• What to do:
Would you output the following records verbatim and skip the images in them?

• Information shown:
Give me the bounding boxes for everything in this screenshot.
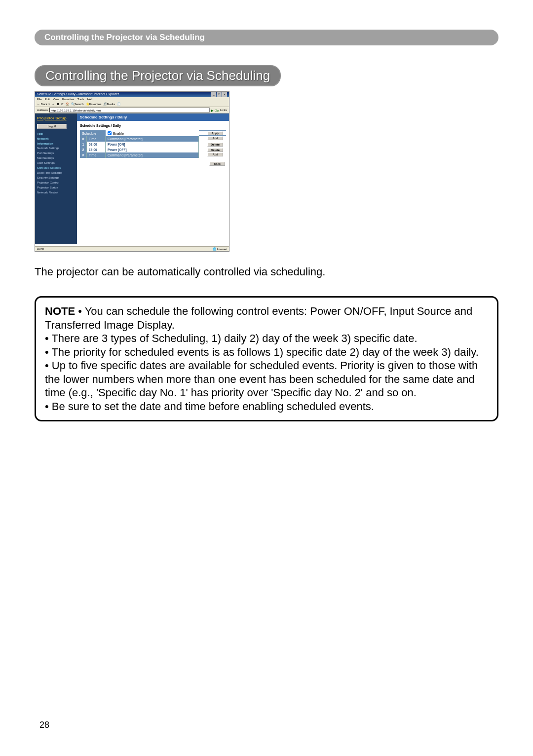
col-num-2: # [80,152,87,158]
nav-security-settings[interactable]: Security Settings [35,175,77,180]
col-time-2: Time [87,152,106,158]
schedule-enable-row: Schedule Enable Apply [80,130,226,136]
table-header: # Time Command [Parameter] Add [80,136,226,142]
status-right: 🌐 Internet [213,247,227,251]
window-buttons: _ □ × [211,92,227,97]
row-time: 17:00 [87,147,106,152]
menu-edit[interactable]: Edit [45,98,50,101]
schedule-table: Schedule Enable Apply # Time Command [Pa… [80,130,226,158]
nav-network-settings[interactable]: Network Settings [35,146,77,151]
address-label: Address [37,109,48,112]
note-label: NOTE [45,305,75,317]
note-line3: • The priority for scheduled events is a… [45,346,479,358]
logoff-button[interactable]: Logoff [37,124,67,129]
toolbar: ← Back ▾ → ✖ ⟳ 🏠 🔍Search ⭐Favorites 🎵Med… [35,101,229,107]
window-titlebar: Schedule Settings / Daily - Microsoft In… [35,92,229,97]
table-row: 1 08:00 Power [ON] Delete [80,142,226,147]
main-panel: Schedule Settings / Daily Schedule Setti… [77,113,229,244]
nav-projector-control[interactable]: Projector Control [35,180,77,185]
section-title-pill: Controlling the Projector via Scheduling [35,65,281,86]
note-line4: • Up to five specific dates are availabl… [45,359,478,399]
sidebar-network-label[interactable]: Network [35,136,77,141]
menu-favorites[interactable]: Favorites [62,98,75,101]
row-num: 1 [80,142,87,147]
nav-port-settings[interactable]: Port Settings [35,151,77,155]
table-row: 2 17:00 Power [OFF] Delete [80,147,226,152]
menu-view[interactable]: View [53,98,59,101]
col-cmd: Command [Parameter] [106,136,199,142]
schedule-label: Schedule [80,131,106,136]
col-time: Time [87,136,106,142]
sidebar-top-label: Top: [35,131,77,136]
apply-button[interactable]: Apply [207,131,223,135]
nav-datetime-settings[interactable]: Date/Time Settings [35,170,77,175]
status-bar: Done 🌐 Internet [35,246,229,251]
add-button-2[interactable]: Add [207,152,223,156]
menu-bar: File Edit View Favorites Tools Help [35,97,229,101]
home-button[interactable]: 🏠 [66,102,69,106]
intro-paragraph: The projector can be automatically contr… [35,265,498,278]
nav-projector-status[interactable]: Projector Status [35,185,77,190]
refresh-button[interactable]: ⟳ [61,102,64,106]
media-button[interactable]: 🎵Media [103,102,114,106]
links-label[interactable]: Links [220,109,227,112]
minimize-button[interactable]: _ [211,92,216,97]
close-button[interactable]: × [222,92,227,97]
menu-tools[interactable]: Tools [77,98,84,101]
enable-label: Enable [113,132,124,135]
enable-cell: Enable [106,130,199,136]
section-title: Controlling the Projector via Scheduling [45,68,270,83]
page-header-title: Controlling the Projector via Scheduling [44,33,205,42]
forward-button[interactable]: → [52,103,55,106]
nav-schedule-settings[interactable]: Schedule Settings [35,165,77,170]
row-num: 2 [80,147,87,152]
status-left: Done [37,247,44,251]
delete-button-1[interactable]: Delete [207,143,223,147]
window-title: Schedule Settings / Daily - Microsoft In… [37,92,119,97]
page-number: 28 [39,720,49,730]
ie-screenshot: Schedule Settings / Daily - Microsoft In… [35,91,229,252]
menu-file[interactable]: File [37,98,42,101]
back-row: Back [77,158,229,170]
content-area: Projector Setup Logoff Top: Network Info… [35,113,229,244]
sidebar-brand: Projector Setup [35,114,77,122]
delete-button-2[interactable]: Delete [207,148,223,152]
page-header-bar: Controlling the Projector via Scheduling [35,30,498,45]
address-input[interactable]: http://192.168.1.10/schedule/daily.html [49,108,210,113]
back-button[interactable]: ← Back ▾ [37,102,50,106]
row-time: 08:00 [87,142,106,147]
table-footer-header: # Time Command [Parameter] Add [80,152,226,158]
nav-network-restart[interactable]: Network Restart [35,190,77,195]
col-num: # [80,136,87,142]
address-bar: Address http://192.168.1.10/schedule/dai… [35,107,229,113]
row-cmd: Power [OFF] [106,147,199,152]
row-cmd: Power [ON] [106,142,199,147]
favorites-button[interactable]: ⭐Favorites [86,102,102,106]
history-button[interactable]: 🕘 [117,102,120,106]
col-cmd-2: Command [Parameter] [106,152,199,158]
enable-checkbox[interactable] [108,131,112,135]
sidebar: Projector Setup Logoff Top: Network Info… [35,113,77,244]
note-line2: • There are 3 types of Scheduling, 1) da… [45,332,418,344]
note-line1: • You can schedule the following control… [45,305,472,331]
sidebar-information-label[interactable]: Information [35,141,77,146]
main-subtitle: Schedule Settings / Daily [77,121,229,130]
back-button[interactable]: Back [209,162,225,166]
menu-help[interactable]: Help [87,98,93,101]
add-button-1[interactable]: Add [207,136,223,140]
nav-mail-settings[interactable]: Mail Settings [35,155,77,160]
stop-button[interactable]: ✖ [57,102,59,106]
note-line5: • Be sure to set the date and time befor… [45,400,374,413]
note-box: NOTE • You can schedule the following co… [35,296,498,421]
search-button[interactable]: 🔍Search [71,102,84,106]
maximize-button[interactable]: □ [217,92,222,97]
nav-alert-settings[interactable]: Alert Settings [35,160,77,165]
go-button[interactable]: ▶ Go [211,109,219,112]
main-title: Schedule Settings / Daily [77,113,229,121]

• Answer to the exercise:
Give me the bounding boxes for everything in this screenshot.
col-num-2: # [80,152,87,158]
nav-security-settings[interactable]: Security Settings [35,175,77,180]
col-time-2: Time [87,152,106,158]
schedule-enable-row: Schedule Enable Apply [80,130,226,136]
table-header: # Time Command [Parameter] Add [80,136,226,142]
status-right: 🌐 Internet [213,247,227,251]
window-buttons: _ □ × [211,92,227,97]
row-time: 17:00 [87,147,106,152]
menu-edit[interactable]: Edit [45,98,50,101]
schedule-table: Schedule Enable Apply # Time Command [Pa… [80,130,226,158]
nav-network-settings[interactable]: Network Settings [35,146,77,151]
address-label: Address [37,109,48,112]
note-label: NOTE [45,305,75,317]
note-line3: • The priority for scheduled events is a… [45,346,479,358]
logoff-button[interactable]: Logoff [37,124,67,129]
toolbar: ← Back ▾ → ✖ ⟳ 🏠 🔍Search ⭐Favorites 🎵Med… [35,101,229,107]
window-titlebar: Schedule Settings / Daily - Microsoft In… [35,92,229,97]
table-row: 1 08:00 Power [ON] Delete [80,142,226,147]
main-panel: Schedule Settings / Daily Schedule Setti… [77,113,229,244]
nav-projector-control[interactable]: Projector Control [35,180,77,185]
section-title-pill: Controlling the Projector via Scheduling [35,65,281,86]
note-line4: • Up to five specific dates are availabl… [45,359,478,399]
sidebar-network-label[interactable]: Network [35,136,77,141]
menu-favorites[interactable]: Favorites [62,98,75,101]
row-num: 1 [80,142,87,147]
nav-port-settings[interactable]: Port Settings [35,151,77,155]
table-row: 2 17:00 Power [OFF] Delete [80,147,226,152]
menu-view[interactable]: View [53,98,59,101]
col-cmd: Command [Parameter] [106,136,199,142]
schedule-label: Schedule [80,131,106,136]
col-time: Time [87,136,106,142]
sidebar-top-label: Top: [35,131,77,136]
apply-button[interactable]: Apply [207,131,223,135]
nav-datetime-settings[interactable]: Date/Time Settings [35,170,77,175]
status-bar: Done 🌐 Internet [35,246,229,251]
add-button-2[interactable]: Add [207,152,223,156]
menu-bar: File Edit View Favorites Tools Help [35,97,229,101]
home-button[interactable]: 🏠 [66,102,69,106]
intro-paragraph: The projector can be automatically contr… [35,265,498,278]
nav-projector-status[interactable]: Projector Status [35,185,77,190]
refresh-button[interactable]: ⟳ [61,102,64,106]
media-button[interactable]: 🎵Media [103,102,114,106]
links-label[interactable]: Links [220,109,227,112]
minimize-button[interactable]: _ [211,92,216,97]
close-button[interactable]: × [222,92,227,97]
menu-tools[interactable]: Tools [77,98,84,101]
enable-label: Enable [113,132,124,135]
enable-cell: Enable [106,130,199,136]
section-title: Controlling the Projector via Scheduling [45,68,270,83]
page-header-title: Controlling the Projector via Scheduling [44,33,205,42]
forward-button[interactable]: → [52,103,55,106]
nav-schedule-settings[interactable]: Schedule Settings [35,165,77,170]
row-num: 2 [80,147,87,152]
status-left: Done [37,247,44,251]
delete-button-1[interactable]: Delete [207,143,223,147]
window-title: Schedule Settings / Daily - Microsoft In… [37,92,119,97]
page-number: 28 [39,720,49,730]
ie-screenshot: Schedule Settings / Daily - Microsoft In… [35,91,229,252]
menu-file[interactable]: File [37,98,42,101]
back-row: Back [77,158,229,170]
content-area: Projector Setup Logoff Top: Network Info… [35,113,229,244]
sidebar-brand: Projector Setup [35,114,77,122]
delete-button-2[interactable]: Delete [207,148,223,152]
page-header-bar: Controlling the Projector via Scheduling [35,30,498,45]
address-input[interactable]: http://192.168.1.10/schedule/daily.html [49,108,210,113]
back-button[interactable]: ← Back ▾ [37,102,50,106]
row-time: 08:00 [87,142,106,147]
table-footer-header: # Time Command [Parameter] Add [80,152,226,158]
nav-network-restart[interactable]: Network Restart [35,190,77,195]
col-num: # [80,136,87,142]
address-bar: Address http://192.168.1.10/schedule/dai… [35,107,229,113]
row-cmd: Power [OFF] [106,147,199,152]
row-cmd: Power [ON] [106,142,199,147]
favorites-button[interactable]: ⭐Favorites [86,102,102,106]
history-button[interactable]: 🕘 [117,102,120,106]
col-cmd-2: Command [Parameter] [106,152,199,158]
enable-checkbox[interactable] [108,131,112,135]
sidebar: Projector Setup Logoff Top: Network Info… [35,113,77,244]
note-line2: • There are 3 types of Scheduling, 1) da… [45,332,418,344]
note-line1: • You can schedule the following control… [45,305,472,331]
sidebar-information-label[interactable]: Information [35,141,77,146]
main-subtitle: Schedule Settings / Daily [77,121,229,130]
back-button[interactable]: Back [209,162,225,166]
menu-help[interactable]: Help [87,98,93,101]
add-button-1[interactable]: Add [207,136,223,140]
nav-mail-settings[interactable]: Mail Settings [35,155,77,160]
stop-button[interactable]: ✖ [57,102,59,106]
note-line5: • Be sure to set the date and time befor… [45,400,374,413]
note-box: NOTE • You can schedule the following co… [35,296,498,421]
search-button[interactable]: 🔍Search [71,102,84,106]
maximize-button[interactable]: □ [217,92,222,97]
nav-alert-settings[interactable]: Alert Settings [35,160,77,165]
go-button[interactable]: ▶ Go [211,109,219,112]
main-title: Schedule Settings / Daily [77,113,229,121]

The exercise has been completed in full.